### Task brief
The answer must be every line below that holds the word "with".

### Dataset records
=== Begin Enclosure ===

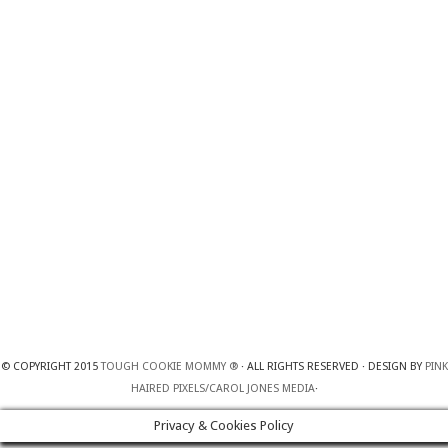
© COPYRIGHT 2015
TOUGH COOKIE MOMMY ®
· ALL RIGHTS RESERVED · DESIGN BY
PINK
HAIRED PIXELS/CAROL JONES MEDIA
·
Privacy & Cookies Policy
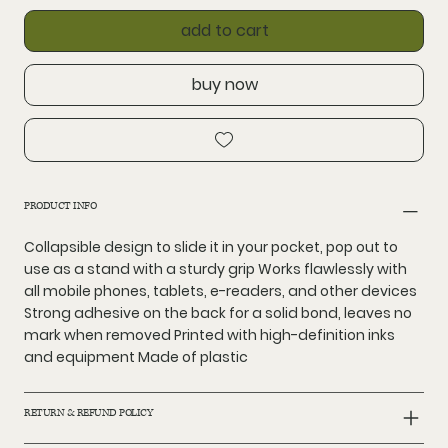
add to cart
buy now
PRODUCT INFO
Collapsible design to slide it in your pocket, pop out to
use as a stand with a sturdy grip Works flawlessly with
all mobile phones, tablets, e-readers, and other devices
Strong adhesive on the back for a solid bond, leaves no
mark when removed Printed with high-definition inks
and equipment Made of plastic
RETURN & REFUND POLICY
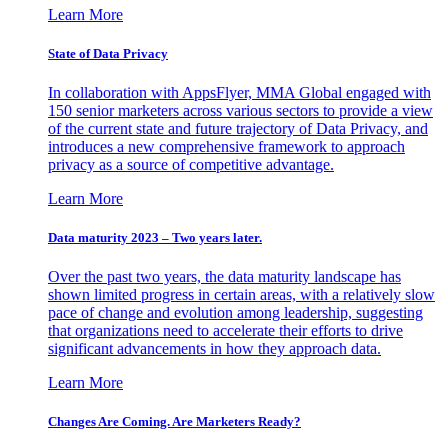
Learn More
State of Data Privacy
In collaboration with AppsFlyer, MMA Global engaged with
150 senior marketers across various sectors to provide a view
of the current state and future trajectory of Data Privacy, and
introduces a new comprehensive framework to approach
privacy as a source of competitive advantage.
Learn More
Data maturity 2023 – Two years later.
Over the past two years, the data maturity landscape has
shown limited progress in certain areas, with a relatively slow
pace of change and evolution among leadership, suggesting
that organizations need to accelerate their efforts to drive
significant advancements in how they approach data.
Learn More
Changes Are Coming. Are Marketers Ready?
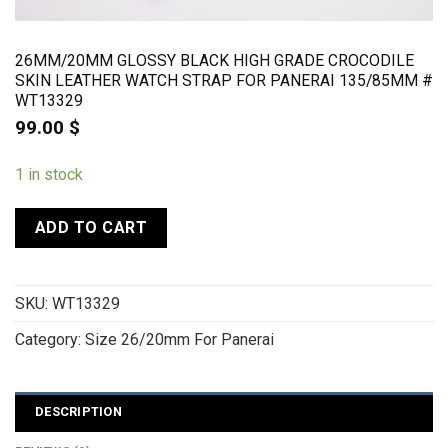
26MM/20MM GLOSSY BLACK HIGH GRADE CROCODILE
SKIN LEATHER WATCH STRAP FOR PANERAI 135/85MM #
WT13329
99.00
$
1 in stock
ADD TO CART
SKU:
WT13329
Category:
Size 26/20mm For Panerai
DESCRIPTION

=== End Enclosure ===

### Exercise response
use as a stand with a sturdy grip Works flawlessly with
mark when removed Printed with high-definition inks
In collaboration with AppsFlyer, MMA Global engaged with
shown limited progress in certain areas, with a relatively slow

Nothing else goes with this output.